Song Lan goes quiet again. Xue Yang again entertains the possibility that he might cry. Song Lan seems like a silent crier. Xue Yang would take off the blindfold for that. He’s considering it when he hears the rustling of Song Lan moving, and then there’s a warm body crowding into his space. Xue Yang’s reflexes kick into high gear again, ready to fight, but Song Lan’s hands cup his cheeks, and then he’s being kissed for the second time in his life.
Song Lan crushes their mouths together like it’s a punch. Xue Yang shoves back, slapping his hands over Song Lan’s on his face. He sticks his tongue in right away, thinking it might scare Song Lan off, but instead Song Lan makes a muffled noise and pushes forward against him. He bites down on Xue Yang’s tongue, which drives a yelp from Xue Yang that gets swallowed between them.
Song Lan kisses Xue Yang like he’s chasing the taste of Xingchen. Xue Yang gets his hands on Song Lan’s shoulders and bears down; to his surprise, Song Lan actually lets him push him backwards. Song Lan’s back hits the ground and Xue Yang climbs on top of him, his hands gripping hard. He feels Song Lan’s fingers clasp the back of his neck, and then Song Lan drags him down to recapture his mouth.

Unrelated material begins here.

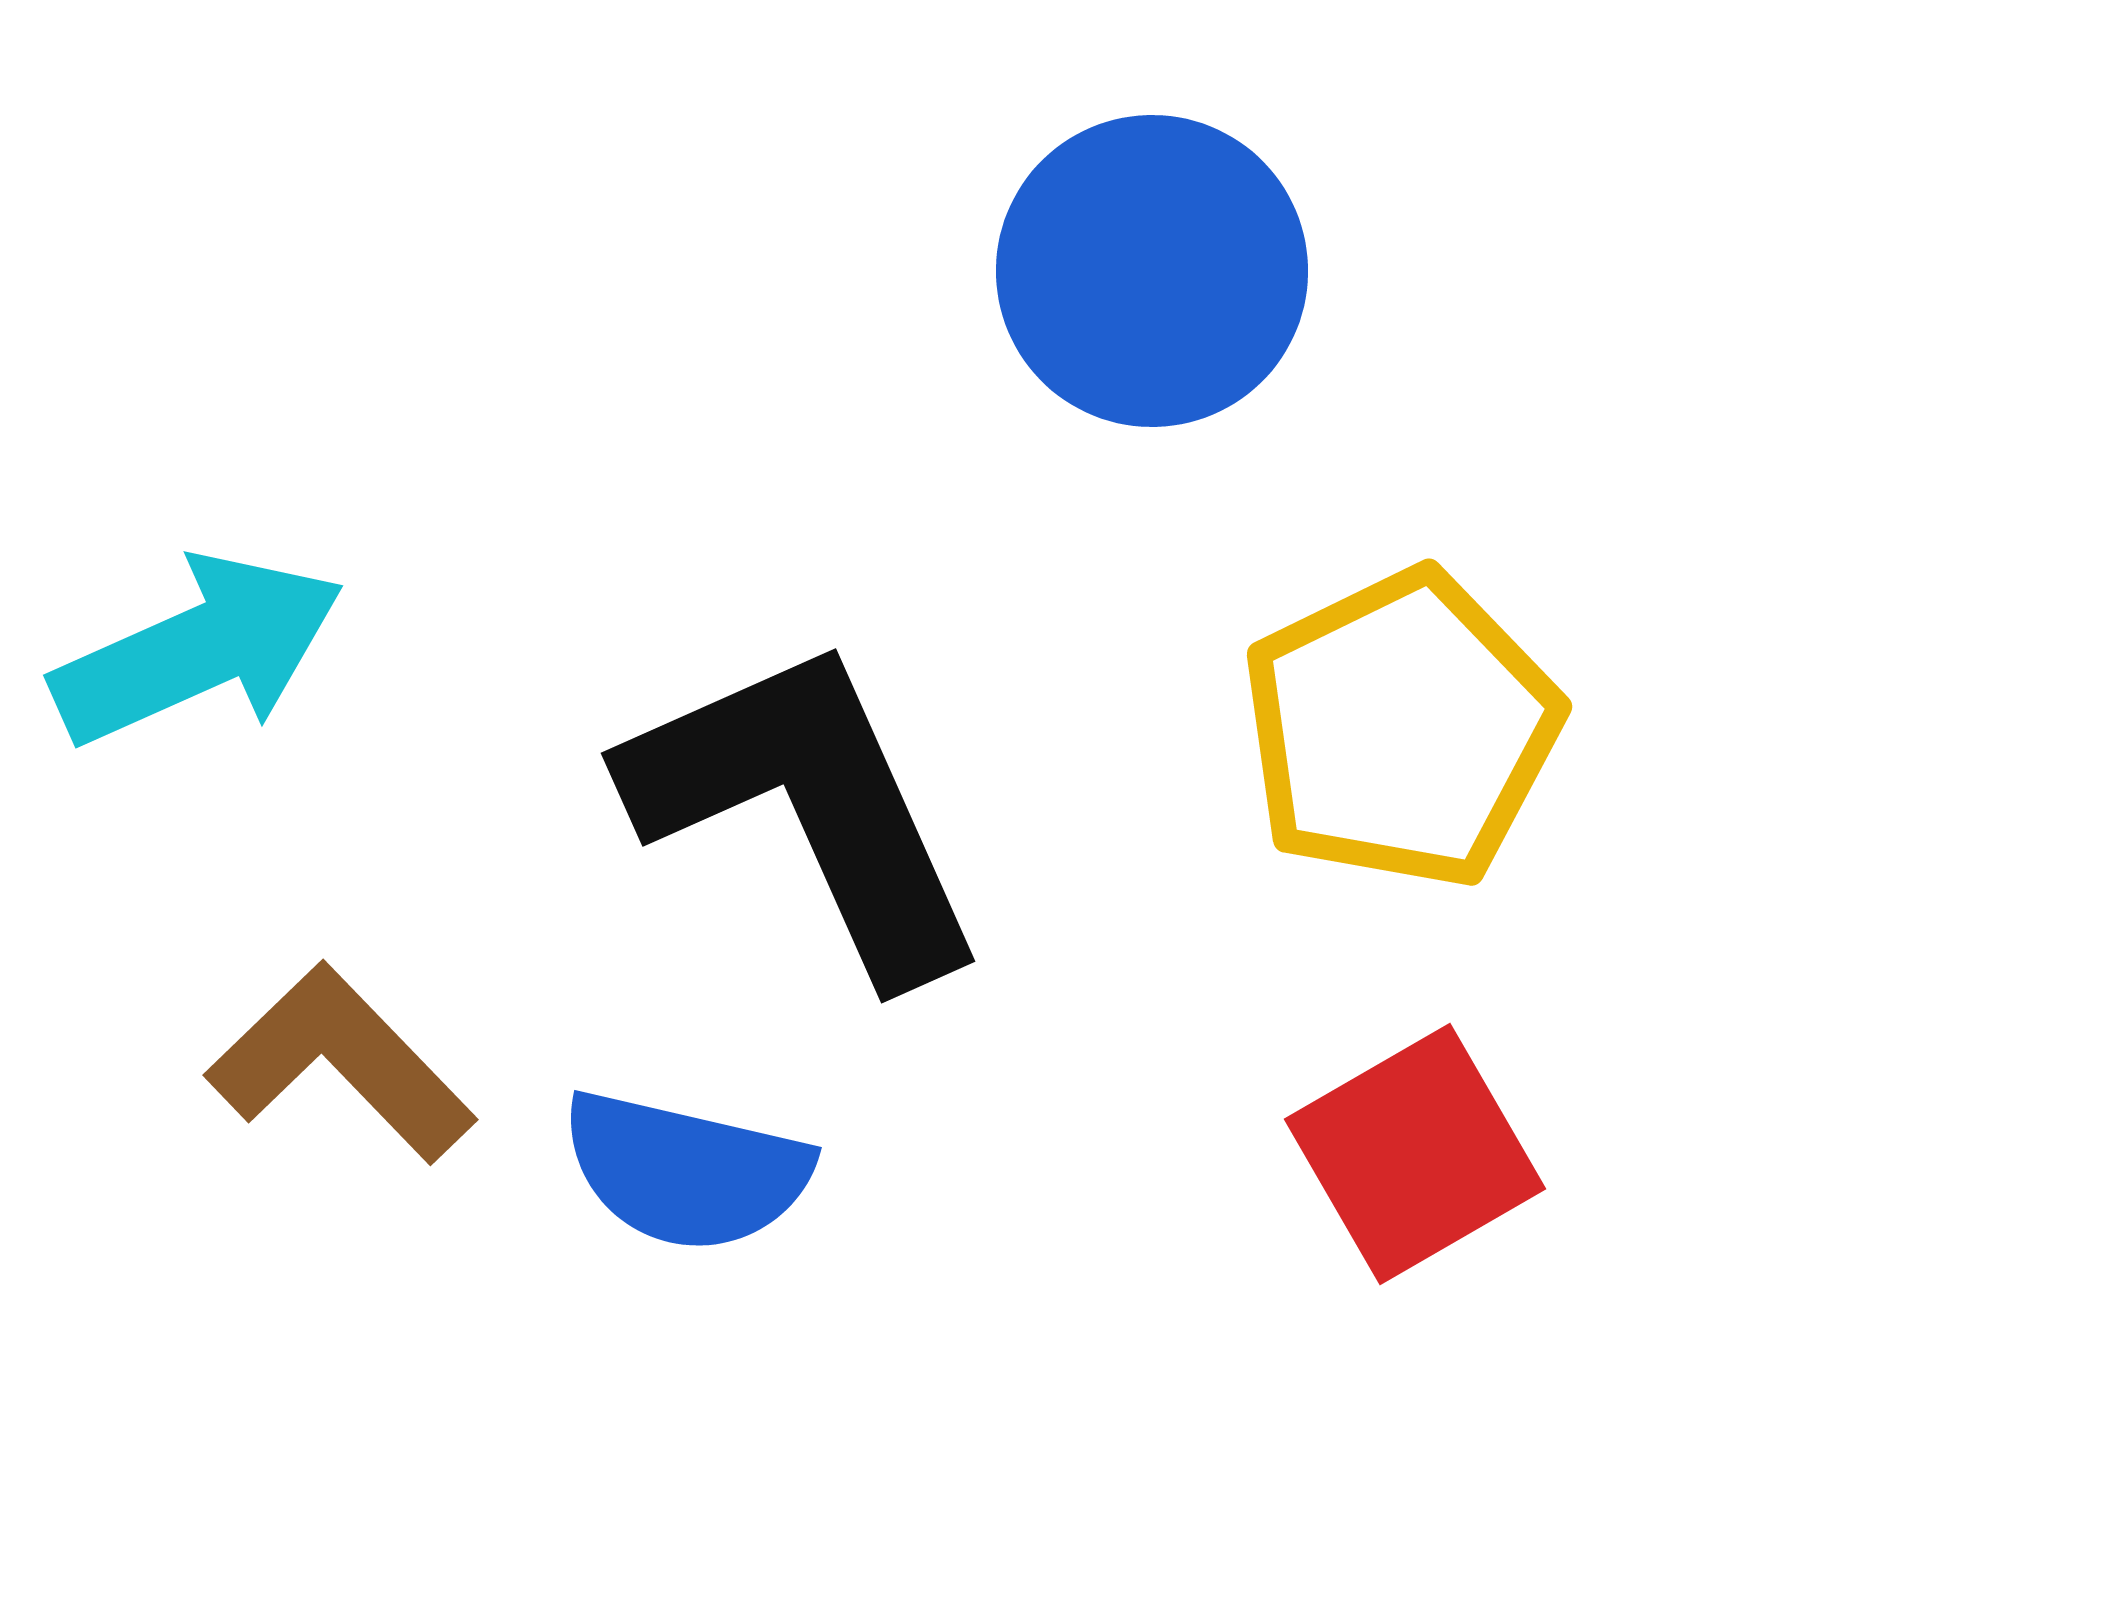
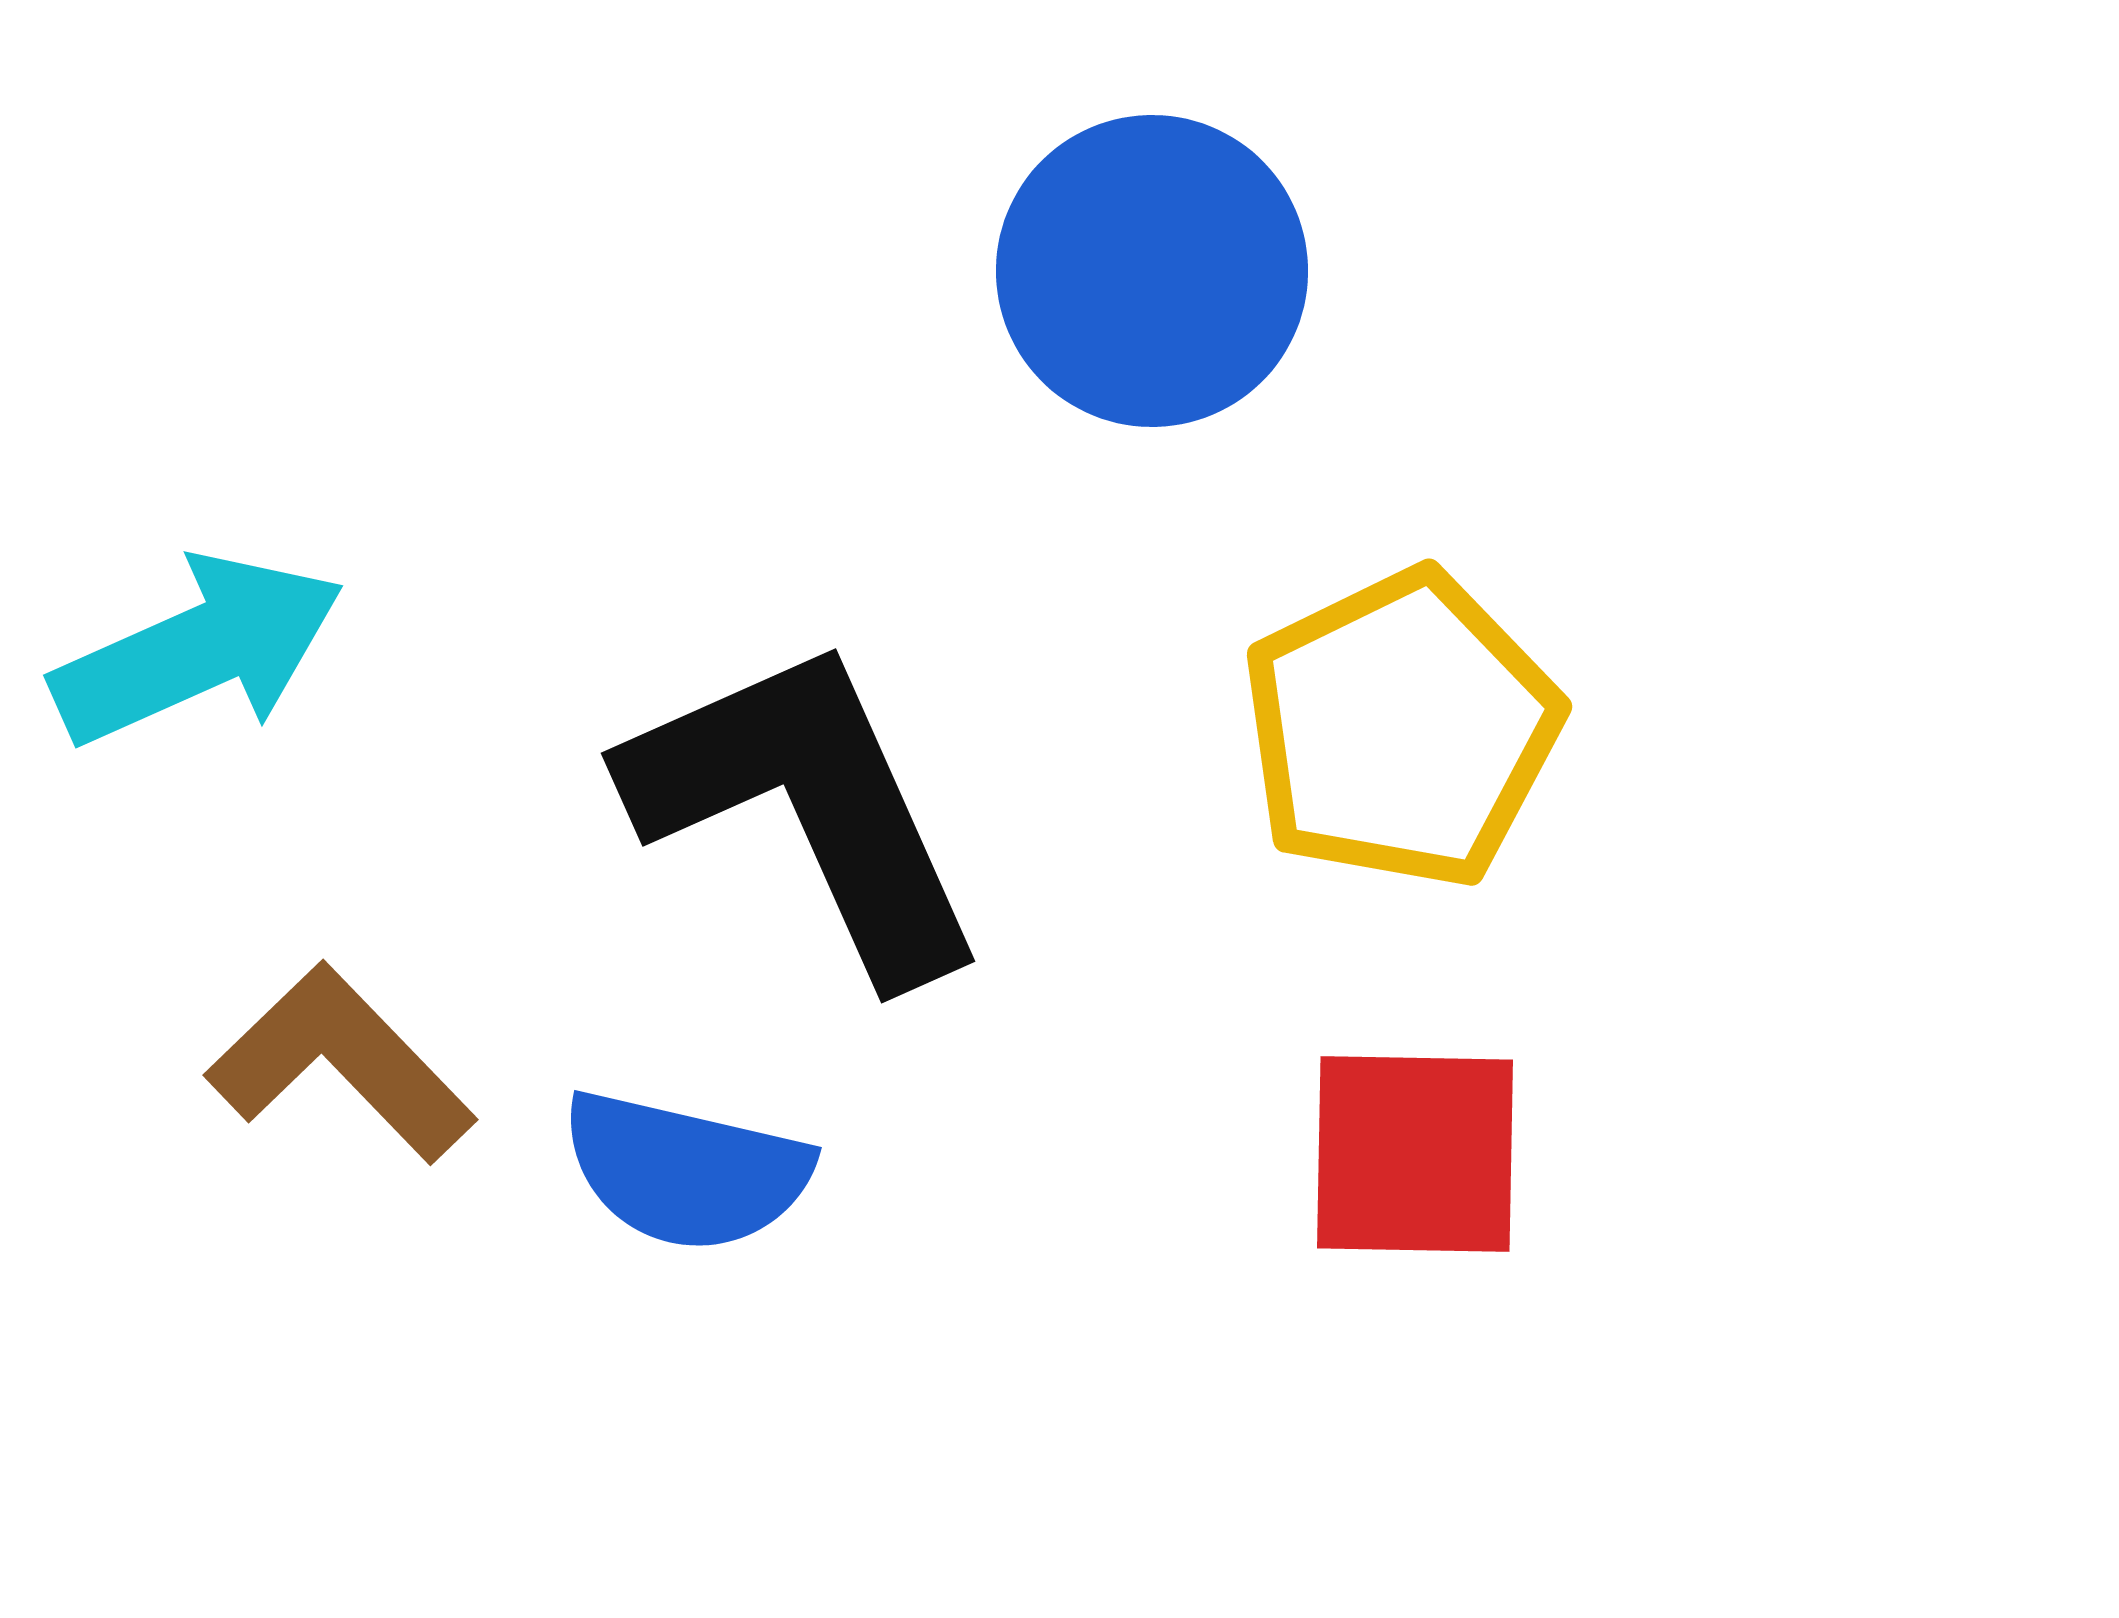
red square: rotated 31 degrees clockwise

When the call of “Time!” comes, Xue Yang’s got the collar of Song Lan’s shirt pulled down and is biting his chest. Song Lan pushes Xue Yang away with a hand on his forehead.
“Get off,” he says. Xue Yang snorts. It’s a little late for that. Xue Yang’s mouth feels bruised.
“Okay,” he says. The rustling from the other side of the closet sounds like Song Lan sitting upright. Xue Yang unpicks the knot on the bandana and crumples it in his fist. It’s still too dark in the closet to see anything, but he leans in towards Song Lan’s approximate location and drops his voice to a whisper.
“If you don’t make a move on him,” he says, “I will.”
Song Lan reaches out to grab him, but Xue Yang presses the bandana into his fist instead.
“I’ve got at least a seven-minute head start,” he says. He pulls the door open and walks out before Song Lan can respond.